The man who was responsible for a wealth of iconic early photos of Elvis Presley, Alfred Wertheimer, has died at age 85, the Associated Press reported Oct. 22. Wertheimer’s death was confirmed by Chris Murray, owner of the Govinda Gallery in Washington, D.C., who said Wertheimer died Oct. 19 of natural causes. The gallery has exhibited Wertheimer’s photos.
“There has been no other photographer that Elvis ever allowed to get as up close and personal in his life through photos as he did with Alfred,” Priscilla Presley, Elvis’ ex-wife said in a statement released Tuesday. “I’m deeply saddened by the death of Alfred Wertheimer. He was a dear friend and special soul. I feel he was a gift for all who knew him especially, Elvis Presley.”
Wertheimer was born on Nov. 16, 1929. He first met Elvis Presley in 1956. “I was assigned to photograph a 21-year-old singer who RCA was promoting,” he said in an interview. “It was Elvis Presley, a name I did not recognize when I trekked down to New York City’s Studio 50 (later to be named the Ed Sullivan Theater) to photograph Presley’s appearance on Tommy Dorsey and Jimmy Dorsey’s Stage Show.”

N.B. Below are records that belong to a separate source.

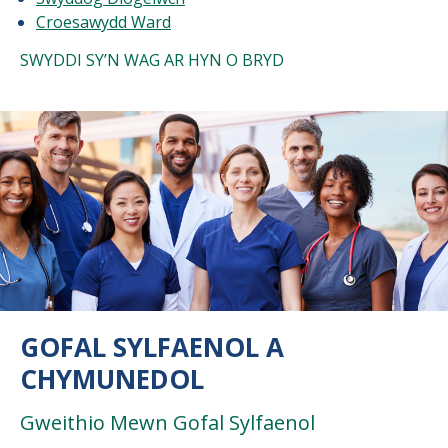
Croesawydd Ward
SWYDDI SY’N WAG AR HYN O BRYD
GOFAL SYLFAENOL A
CHYMUNEDOL
Gweithio Mewn Gofal Sylfaenol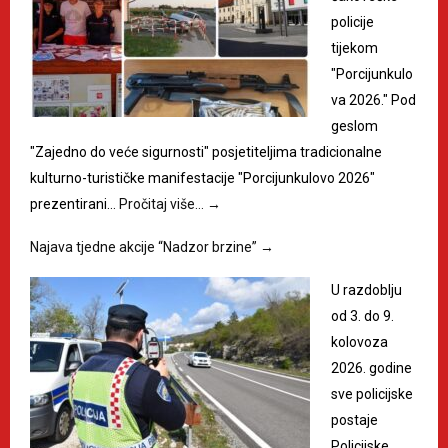
policije
tijekom
"Porcijunkulo
va 2026." Pod
geslom
"Zajedno do veće sigurnosti" posjetiteljima tradicionalne
kulturno-turističke manifestacije "Porcijunkulovo 2026"
prezentirani…
Pročitaj više…
→
Najava tjedne akcije “Nadzor brzine”
→
U razdoblju
od 3. do 9.
kolovoza
2026. godine
sve policijske
postaje
Policijske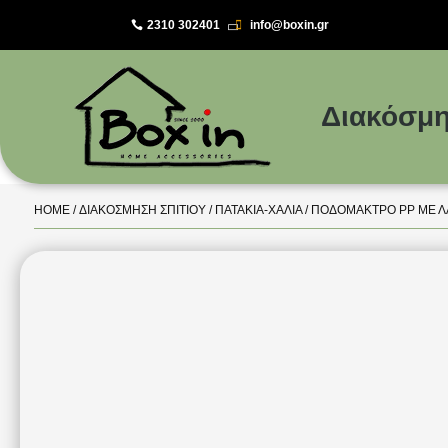
2310 302401
info@boxin.gr

Διακόσμη
HOME
/
ΔΙΑΚΌΣΜΗΣΗ ΣΠΙΤΙΟΎ
/
ΠΑΤΆΚΙΑ-ΧΑΛΙΆ
/ ΠΟΔΌΜΑΚΤΡΟ PP ΜΕ ΛΆ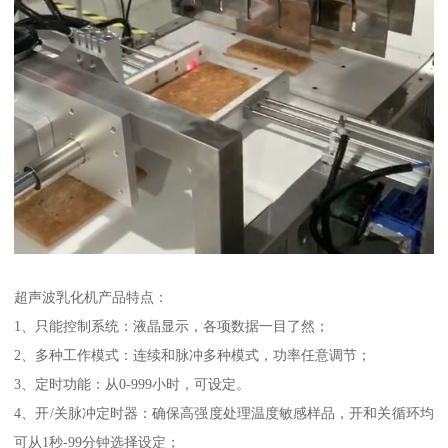
超声波乳化机产品特点：
1、只能控制系统：液晶显示，各项数据一目了然；
2、多种工作模式：连续和脉冲多种模式，功率任意调节；
3、定时功能：从0-999小时，可设定。
4、开/关脉冲定时器：确保高强度处理温度敏感样品，开和关循环均
可从1秒-99分钟选择设定；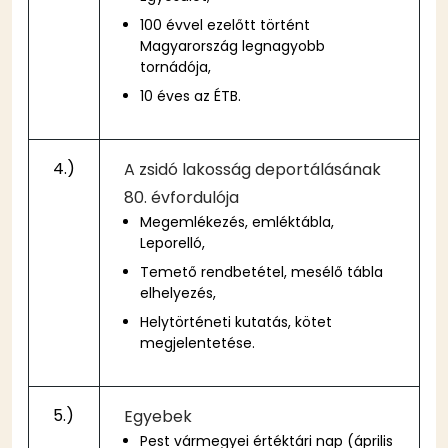
100 évvel ezelőtt történt
Magyarország legnagyobb
tornádója,
10 éves az ÉTB.
4.)
A zsidó lakosság deportálásának
80. évfordulója
Megemlékezés, emléktábla,
Leporelló,
Temető rendbetétel, mesélő tábla
elhelyezés,
Helytörténeti kutatás, kötet
megjelentetése.
5.)
Egyebek
Pest vármegyei értéktári nap (április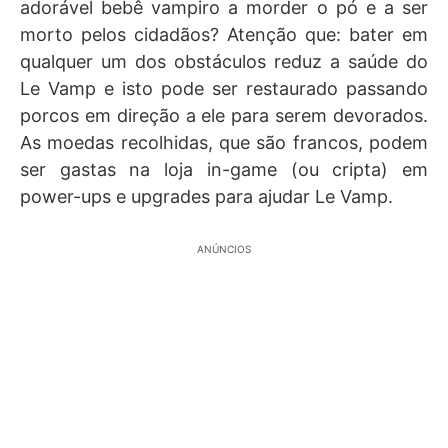
adorável bebê vampiro a morder o pó e a ser
morto pelos cidadãos? Atenção que: bater em
qualquer um dos obstáculos reduz a saúde do
Le Vamp e isto pode ser restaurado passando
porcos em direção a ele para serem devorados.
As moedas recolhidas, que são francos, podem
ser gastas na loja in-game (ou cripta) em
power-ups e upgrades para ajudar Le Vamp.
ANÚNCIOS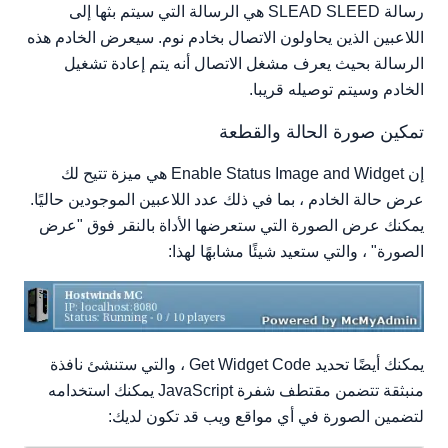
رسالة SLEAD SLEED هي الرسالة التي سيتم بثها إلى
اللاعبين الذين يحاولون الاتصال بخادم نوم. سيعرض الخادم هذه
الرسالة بحيث يعرف مشغل الاتصال أنه يتم إعادة تشغيل
الخادم وسيتم توصيله قريبا.
تمكين صورة الحالة والقطعة
إن Enable Status Image and Widget هي ميزة تتيح لك
عرض حالة الخادم ، بما في ذلك عدد اللاعبين الموجودين حاليًا.
يمكنك عرض الصورة التي ستعرضها الأداة بالنقر فوق "عرض
الصورة" ، والتي ستعيد شيئًا مشابهًا لهذا:
يمكنك أيضًا تحديد Get Widget Code ، والتي ستنشئ نافذة
منبثقة تتضمن مقتطف شفرة JavaScript يمكنك استخدامه
لتضمين الصورة في أي مواقع ويب قد تكون لديك:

The meeting took place on March 17, 1956. “As a freelance photographer, I got a call from Anne Fulchino, public relations director for RCA Victor, which was Elvis record company,” he said. “She asked me if I had time to come down to Studio 50 in mid Manhattan, New York to photograph the Tommy and Jimmy Dorsey hosted weekly television program ‘Stage Show’.” Wertheimer, a fan of Tommy Dorsey, said he would be happy to photograph them, but then was told he was being asked to take pictures of the young Presley. “At which point my comment was ‘Elvis who?’”
The photographer said he had taken over 2,000 pictures of Presley. He said most of the photos were taken with a split image range finder, model S2, Nikon camera and most were taken with available light. Some of the photos can be seen online.
Among them was “The Kiss,” a photo of Presley getting cozy with a pretty young woman under the stairs at the Mosque Theatre on June 30, 1956. Though Wertheimer said he didn’t ask her name and referred to her as a “mystery woman,” she was revealed in a 2011 article in Vanity Fair. He also photographed other celebrity subjects, including Eleanor Roosevelt, Nina Simone, Paul Anka, Annette Funicello, President John F. Kennedy and wife Jacqueline, and Richard Nixon and wife Patricia.
Wertheimer’s photos were compiled in several books, including “Elvis 1956,” “Elvis at 21: New York to Memphis” and “Elvis ’56: In the Beginning.” A limited edition book, “Alfred Wertheimer: Elvis and the Birth of Rock and Roll,” featured many photos not previously released.